He was as rude as ever if I remember correctly. Arguments with him degenerate so quickly that it hard to disambiguate the conversations. They all seem to end up being about one thing, how stupid the other people are, and how obviously correct he is.

I'm not sure I finished my argument. I may have gotten K-fed up.

Pleased to clarify any hand waving if you like.

Since the attributes of

Since the attributes of the object are part of it one owns them too.
So one owns the instantiation of the idea as inherent in that object
when one owns that object wholly.

Just as (you claim) there is no such thing as free floating, platonic ideas existing independently in the abstract, so too there is no such thing as "owning an object wholly." To own a piece of property is to own a finite bundle of rights; that bundle is limited in certain ways, those limits (positively determined) by social decisions and physics, and (normatively determined) by social values, all of which are influenced by economics, geography and technology, among many other factors. One cannot own an object wholly, at least not without dire consequences for society as a whole and the concept of property in general, for to own an object wholly would mean that one can do whatever one pleases with that object, all other people and their equal rights to property be damned.

Your gravitational pull

You appear to be affecting my wholly owned object by exerting a gravitational pull on it. Please remove yourself from the universe.

Gravity

Actually, it's the other way round, your pulling on me. I do understand your concern over the gravitational pull of my manhood however. ;)

Part of ownership is responsibility for the consequences the object creates. In this case there is none because humans exert negligable gravitational forces. If however I were to create a black hole in a bottle I might just be libel for the gravitational consequences. It wouldn't (or shouldn't as I don't trust the judgement of lawyers) do me any good to argue that I didn't own the gravitational pull caused by the object.

Things would certainly be different in space, and if you shot a large rocket close to and past someone elses property causing it to fall out of orbit I don't see why you wouldn't be considered the owner of the offending gravity.

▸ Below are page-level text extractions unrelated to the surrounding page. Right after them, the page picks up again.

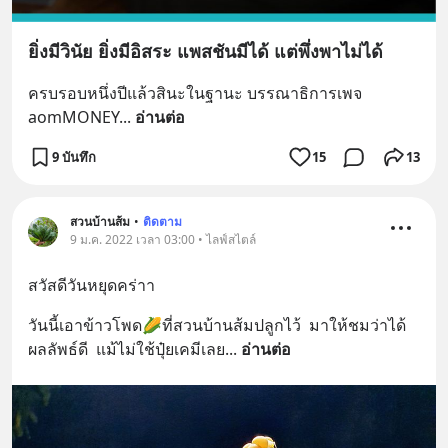
ยิ่งมีวินัย ยิ่งมีอิสระ แพสชันมีได้ แต่พึ่งพาไม่ได้
ครบรอบหนึ่งปีแล้วสินะในฐานะ บรรณาธิการเพจ 
aomMONEY
... 
อ่านต่อ
9 บันทึก
15
13
สวนบ้านส้ม
•
ติดตาม
9 ม.ค. 2022 เวลา 03:00 • ไลฟ์สไตล์
สวัสดีวันหยุดคร่าา
วันนี้เอาข้าวโพด🌽ที่สวนบ้านส้มปลูกไว้  มาให้ชมว่าได้
ผลลัพธ์ดี  แม้ไม่ใช้ปุ๋ยเคมีเลย
... 
อ่านต่อ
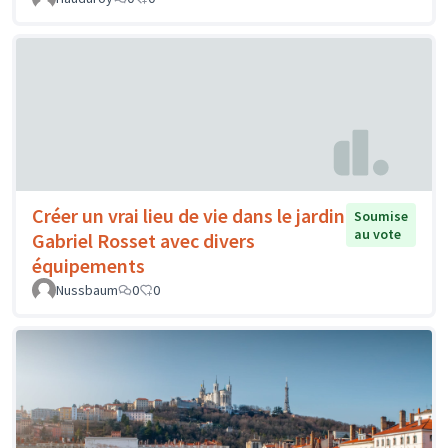
Créer un vrai lieu de vie dans le jardin
Soumise
au vote
Gabriel Rosset avec divers
équipements
Nussbaum
0
0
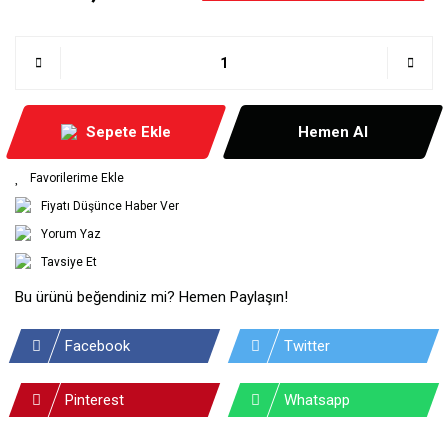
Sepete Ekle
Hemen Al
Fiyatı Düşünce Haber Ver
Yorum Yaz
Tavsiye Et
Bu ürünü beğendiniz mi? Hemen Paylaşın!
Facebook
Twitter
Pinterest
Whatsapp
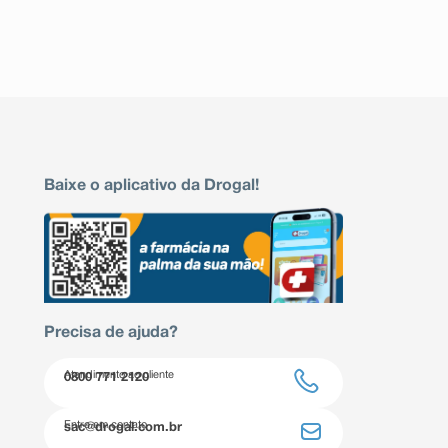
Baixe o aplicativo da Drogal!
Precisa de ajuda?
Atendimento ao cliente
0800 771 2120
Entre em contato
sac@drogal.com.br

If an MRI business moves in next door to a knife shop at a strip mall do you really think that they could disavow ownership of the magnetic forces that cause the knives to fly around next door? "I own the MRI machine but those magnetic fields, well those were just unowned public property."

 

Problem for me then problem for you

Do you think you have the right to grab my object to copy it or not? If I hide it from you do you think you have the right to observe it so that you can copy it? If I hide it's internal workings and destroy it before disposal do you think you have the right to force me to reveal it's operation?

I either control the object or I don't. The example of say stabbing you with the object is an independent issue of trespass. If you think it's a problem for my conception of property rights then it's a problem for the entire libertarian and anarchist edifice.

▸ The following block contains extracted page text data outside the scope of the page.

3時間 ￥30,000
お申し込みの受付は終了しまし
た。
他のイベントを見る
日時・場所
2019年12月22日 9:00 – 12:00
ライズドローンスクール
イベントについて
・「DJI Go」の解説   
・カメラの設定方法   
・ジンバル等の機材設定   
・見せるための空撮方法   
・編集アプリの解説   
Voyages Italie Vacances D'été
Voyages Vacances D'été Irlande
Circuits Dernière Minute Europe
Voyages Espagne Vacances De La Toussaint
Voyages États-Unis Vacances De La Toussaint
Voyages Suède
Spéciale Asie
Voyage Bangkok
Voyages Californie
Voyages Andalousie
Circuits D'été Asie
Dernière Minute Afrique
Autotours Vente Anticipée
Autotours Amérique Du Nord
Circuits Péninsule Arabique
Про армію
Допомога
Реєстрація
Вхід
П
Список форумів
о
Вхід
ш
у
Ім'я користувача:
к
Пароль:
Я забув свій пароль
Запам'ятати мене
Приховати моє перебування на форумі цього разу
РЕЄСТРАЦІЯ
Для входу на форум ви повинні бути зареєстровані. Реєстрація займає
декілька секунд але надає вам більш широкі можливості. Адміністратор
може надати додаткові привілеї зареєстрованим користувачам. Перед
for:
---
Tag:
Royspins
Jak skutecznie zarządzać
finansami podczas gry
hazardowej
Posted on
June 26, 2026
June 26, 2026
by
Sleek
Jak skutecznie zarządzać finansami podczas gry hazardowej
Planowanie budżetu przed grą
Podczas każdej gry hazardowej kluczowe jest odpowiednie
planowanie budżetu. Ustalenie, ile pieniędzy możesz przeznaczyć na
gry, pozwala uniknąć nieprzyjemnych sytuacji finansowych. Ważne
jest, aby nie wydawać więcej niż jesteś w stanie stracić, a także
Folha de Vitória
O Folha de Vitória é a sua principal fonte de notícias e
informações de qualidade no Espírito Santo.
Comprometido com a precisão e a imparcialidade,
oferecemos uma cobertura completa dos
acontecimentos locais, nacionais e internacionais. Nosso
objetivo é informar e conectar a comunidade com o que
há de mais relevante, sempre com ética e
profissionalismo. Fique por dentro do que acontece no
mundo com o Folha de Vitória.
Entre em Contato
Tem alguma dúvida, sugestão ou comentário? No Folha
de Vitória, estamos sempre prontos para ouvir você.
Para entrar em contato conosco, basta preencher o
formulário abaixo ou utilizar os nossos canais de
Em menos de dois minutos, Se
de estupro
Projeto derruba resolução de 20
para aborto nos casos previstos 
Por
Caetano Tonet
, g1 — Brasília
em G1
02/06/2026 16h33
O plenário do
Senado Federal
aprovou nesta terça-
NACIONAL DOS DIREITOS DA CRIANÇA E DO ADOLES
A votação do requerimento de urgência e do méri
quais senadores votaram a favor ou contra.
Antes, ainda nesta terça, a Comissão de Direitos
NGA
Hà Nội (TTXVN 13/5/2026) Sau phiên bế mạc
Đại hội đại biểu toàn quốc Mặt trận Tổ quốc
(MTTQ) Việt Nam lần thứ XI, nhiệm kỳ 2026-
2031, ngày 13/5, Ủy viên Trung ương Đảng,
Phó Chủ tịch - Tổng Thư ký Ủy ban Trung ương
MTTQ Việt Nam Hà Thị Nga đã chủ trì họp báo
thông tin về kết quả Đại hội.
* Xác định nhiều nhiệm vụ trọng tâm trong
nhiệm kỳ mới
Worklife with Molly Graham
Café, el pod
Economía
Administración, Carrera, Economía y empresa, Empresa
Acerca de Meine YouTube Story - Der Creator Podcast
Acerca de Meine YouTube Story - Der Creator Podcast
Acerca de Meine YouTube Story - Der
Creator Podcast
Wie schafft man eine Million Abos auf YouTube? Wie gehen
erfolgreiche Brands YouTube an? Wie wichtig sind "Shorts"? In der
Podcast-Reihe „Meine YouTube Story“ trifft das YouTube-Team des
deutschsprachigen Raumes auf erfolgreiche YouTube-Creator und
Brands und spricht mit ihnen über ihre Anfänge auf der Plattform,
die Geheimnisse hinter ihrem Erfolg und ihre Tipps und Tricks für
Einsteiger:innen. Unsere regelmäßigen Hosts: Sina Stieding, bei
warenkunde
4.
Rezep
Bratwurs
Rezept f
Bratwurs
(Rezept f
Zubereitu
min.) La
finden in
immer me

Use your ability to abstract and see the similarity in application of this as in every other right. Copying something is a use. The problems are identical with other kinds of uses. No reason why I can make up a special fragrance and charge you for smelling my bottle of perfume. If on the other hand I douse myself with it and walk in public I'm basically forcing it on others and cannot turn around an charge them for it.

Sorry, Macker, but I'm not

Sorry, Macker, but I'm not gonna grab your "object."

The problems are identical with other kinds of uses.

No. IP is nonrivalrous. That is an important distinction when talking about use.

No reason why I can make up a special fragrance and charge you for
smelling my bottle of perfume. If on the other hand I douse myself with
it and walk in public I'm basically forcing it on others and cannot
turn around an charge them for it

So you sell me your unique brand of cologne. Do I then have the right to wear the cologne you created in public? What if a third party walks by me with a chemical sniffer and clones the cologne? Can you turn around and charge this third party for it?

Certainly C is liable to

Certainly C is liable to return stolen goods.

That is far from certain. The goods in question are not objectively "stolen" - hell, they aren't even objectively "goods", independent of a contract between two parties.

Remember, we are talking about a case where there is no public law governing the creation or transaction of IP; the only relevant law here is contractual, created through the unanimous consent of all the parties to the contract, A and B. C is not a party to the contract, so it is circular to assume that C is bound by a contract to which C was not a party and did not consent, simply on the grounds that C possesses stolen goods; the very question we are trying to determine is whether or not such a contract creates enforceable obligations on third parties; you cannot assume the very conclusion you are attempting to prove.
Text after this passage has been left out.